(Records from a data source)
___

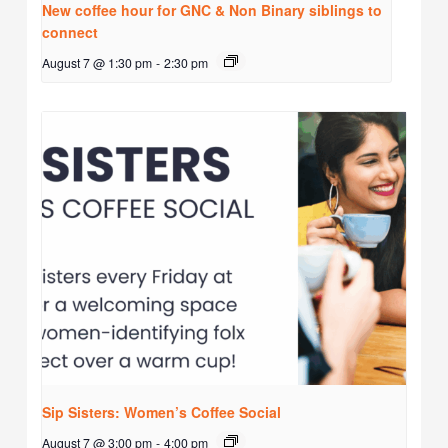
New coffee hour for GNC & Non Binary siblings to
connect
August 7 @ 1:30 pm
-
2:30 pm
Sip Sisters: Women’s Coffee Social
August 7 @ 3:00 pm
-
4:00 pm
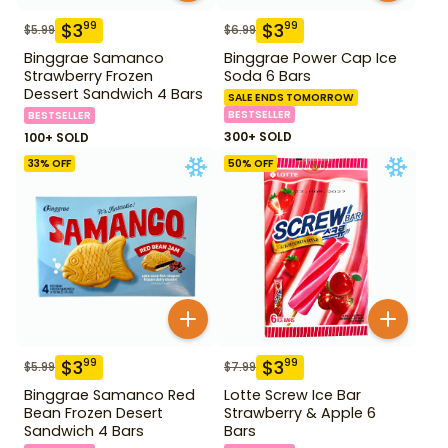
$
3
$
3
99
99
$
5.99
$
6.99
Binggrae Samanco
Binggrae Power Cap Ice
Strawberry Frozen
Soda 6 Bars
Dessert Sandwich 4 Bars
SALE ENDS TOMORROW
BESTSELLER
BESTSELLER
300+ SOLD
100+ SOLD
33
% OFF
50
% OFF
$
3
$
3
99
99
$
5.99
$
7.99
Binggrae Samanco Red
Lotte Screw Ice Bar
Bean Frozen Desert
Strawberry & Apple 6
Sandwich 4 Bars
Bars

___

**Work required**
Check every line of the data, and copy the ones that contain "Sandwich".

**Task result**
Dessert Sandwich 4 Bars
Sandwich 4 Bars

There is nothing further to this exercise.